[Task to carry out]
Leave out the images and transcribe the entries below word for word.
=== Section Start ===
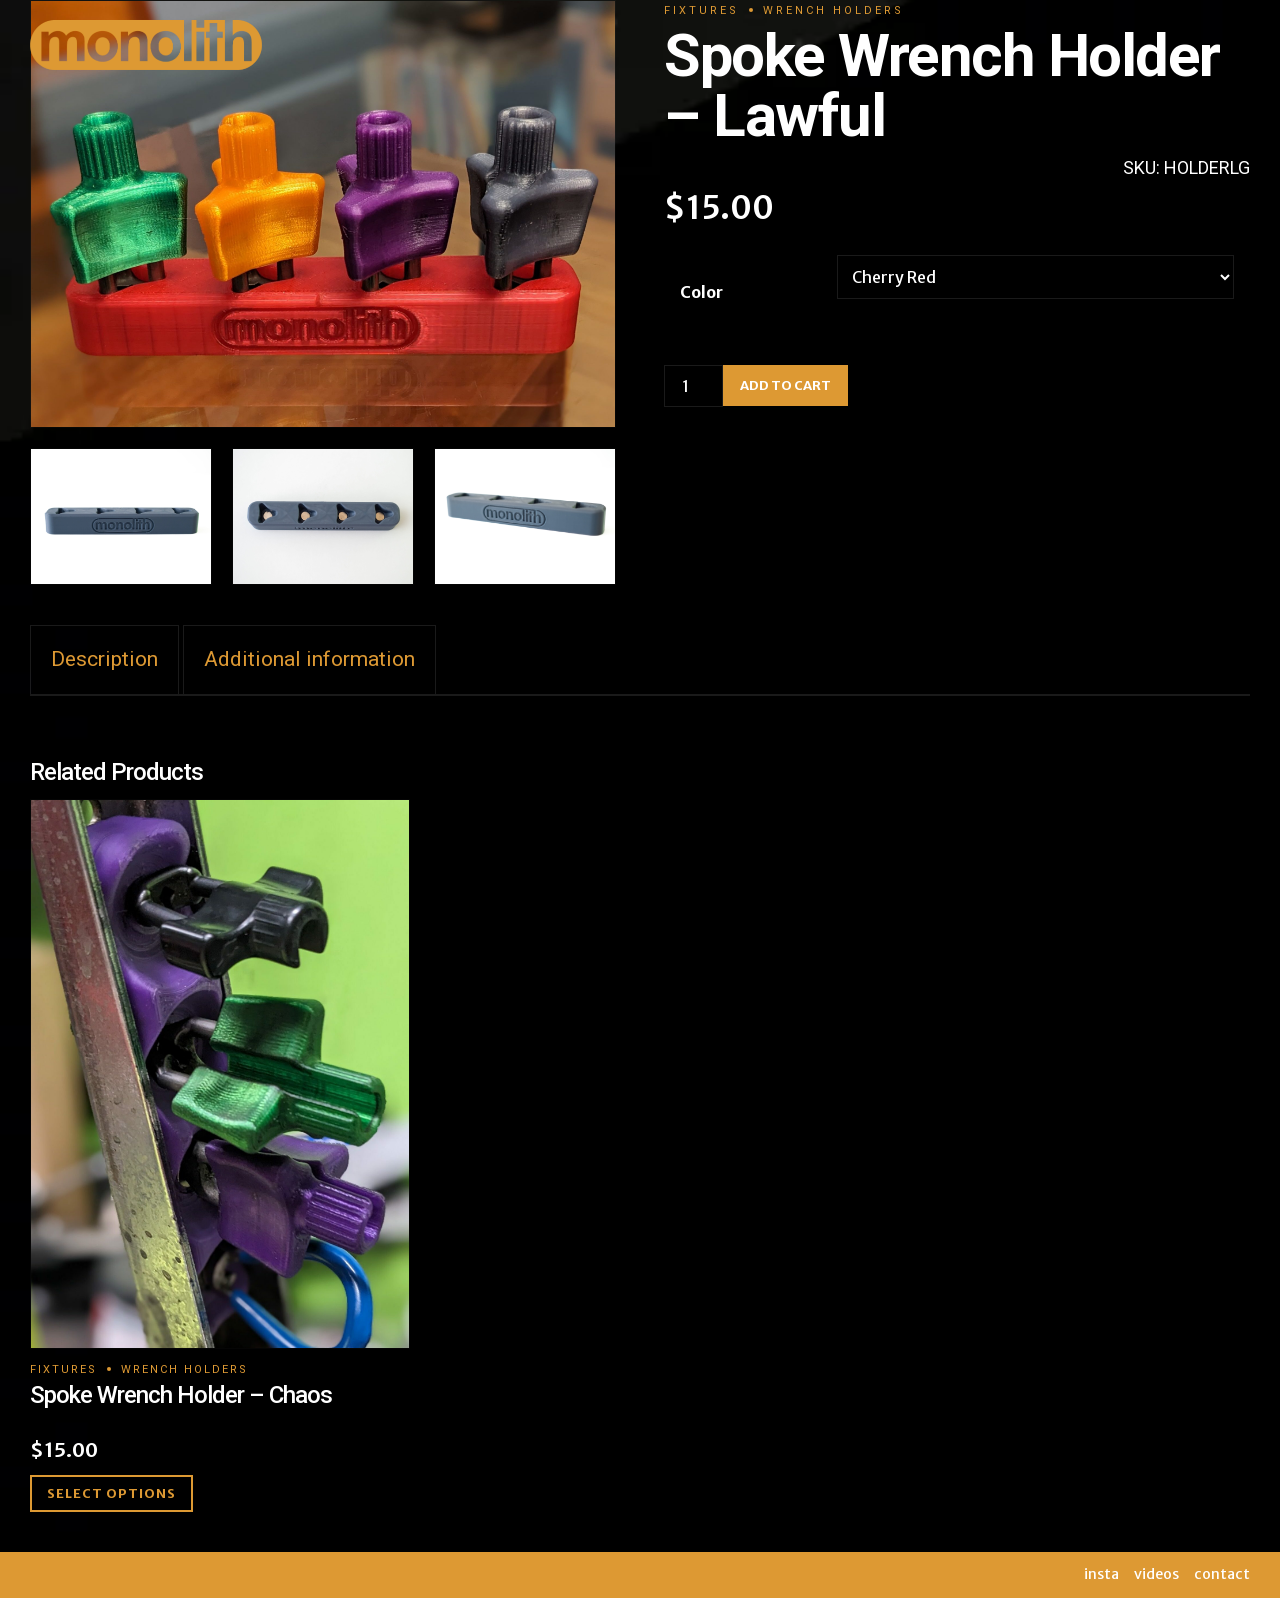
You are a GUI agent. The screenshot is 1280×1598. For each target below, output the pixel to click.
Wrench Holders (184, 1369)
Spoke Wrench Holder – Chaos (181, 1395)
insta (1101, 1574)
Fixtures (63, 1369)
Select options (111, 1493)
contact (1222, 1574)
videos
=== Section End ===
[The completed task]
You are a GUI agent. The screenshot is 1280×1598. For each target below, output the pixel to click.
Wrench Holders (184, 1369)
Spoke Wrench Holder – Chaos (181, 1395)
insta (1101, 1574)
Fixtures (63, 1369)
Select options (111, 1493)
contact (1222, 1574)
videos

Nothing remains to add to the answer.